Quantize:  input → sign_flips → WHT32 → scale + codebook → block_tq3_0
Dequant:   block_tq3_0 → centroid_lookup → inverse_WHT32 → output

Comparison to Other Formats

Format	Bits/Value	Storage (32 values)	Compression vs F16
F16	16.0	64 bytes	1× (baseline)
Q8_0	8.5	34 bytes	1.9×
Q4_0	4.5	18 bytes	3.6×
TQ3_0	3.5	14 bytes	4.6×
Q3_K	3.4	~14 bytes	4.6×

TQ3_0 is more compact than Q4_0 (14 vs 18 bytes per block) while using a fundamentally different encoding that preserves inner product structure — critical for attention computation.

Quality Benchmarks

All benchmarks on AMD Radeon 8060S (Strix Halo APU, 128GB UMA), ROCm 7.2.

Perplexity (wikitext-2)

KV Cache Type	PPL	Δ from F16	Model
F16 (baseline)	15.49	—	Qwen3.5-0.8B
TQ3_0	16.20	+4.6%	Qwen3.5-0.8B

4.6% perplexity degradation at 4.6× K-cache compression — near-lossless quality.

Throughput — GPU (Radeon 8060S, ROCm 7.2, ngl=99)

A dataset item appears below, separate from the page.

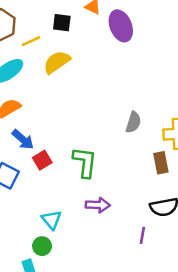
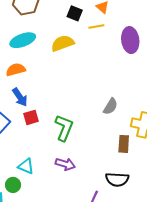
purple ellipse: (121, 26) -> (130, 40), moved
yellow line: (31, 41) -> (96, 27), moved
cyan triangle: (52, 220) -> (26, 166), turned -42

K-Cache	Bits/Val	pp512 (t/s)	Δ	tg128 (t/s)	Δ
F16	16.0	7,656	—	181.8	—
Q8_0	8.5	7,626	-0.4%	179.3	-1.4%
Q4_0	4.5	7,320	-4.4%	179.1	-1.5%
TQ3_0	3.5	7,358	-3.9%	177.9	-2.1%

TQ3_0 matches Q4_0 speed while using 22% less memory (14 vs 18 bytes per block).

Perplexity (Qwen3.5-0.8B-Q5_K_M, wikitext-2, 10 chunks)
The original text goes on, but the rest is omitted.